* [RECORDS FOR PROCESSING]:
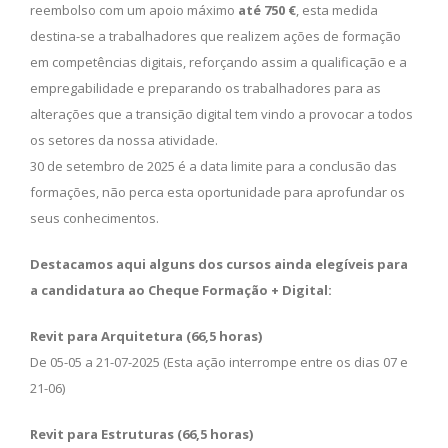
reembolso com um apoio máximo
até 750 €
, esta medida
destina-se a trabalhadores que realizem ações de formação
em competências digitais, reforçando assim a qualificação e a
empregabilidade e preparando os trabalhadores para as
alterações que a transição digital tem vindo a provocar a todos
os setores da nossa atividade.
30 de setembro de 2025 é a data limite para a conclusão das
formações, não perca esta oportunidade para aprofundar os
seus conhecimentos.
Destacamos aqui alguns dos cursos
ainda elegíveis para
a candidatura ao
Cheque Formação + Digital
:
Revit para Arquitetura (66,5 horas)
De 05-05 a 21-07-2025 (Esta ação interrompe entre os dias 07 e
21-06)
Revit para Estruturas (66,5 horas)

* [PROBLEM STATEMENT]: Omit the images; transcribe the listing verbatim.

* [TASK ANSWER]:
reembolso com um apoio máximo
até 750 €
, esta medida
destina-se a trabalhadores que realizem ações de formação
em competências digitais, reforçando assim a qualificação e a
empregabilidade e preparando os trabalhadores para as
alterações que a transição digital tem vindo a provocar a todos
os setores da nossa atividade.
30 de setembro de 2025 é a data limite para a conclusão das
formações, não perca esta oportunidade para aprofundar os
seus conhecimentos.
Destacamos aqui alguns dos cursos
ainda elegíveis para
a candidatura ao
Cheque Formação + Digital
:
Revit para Arquitetura (66,5 horas)
De 05-05 a 21-07-2025 (Esta ação interrompe entre os dias 07 e
21-06)
Revit para Estruturas (66,5 horas)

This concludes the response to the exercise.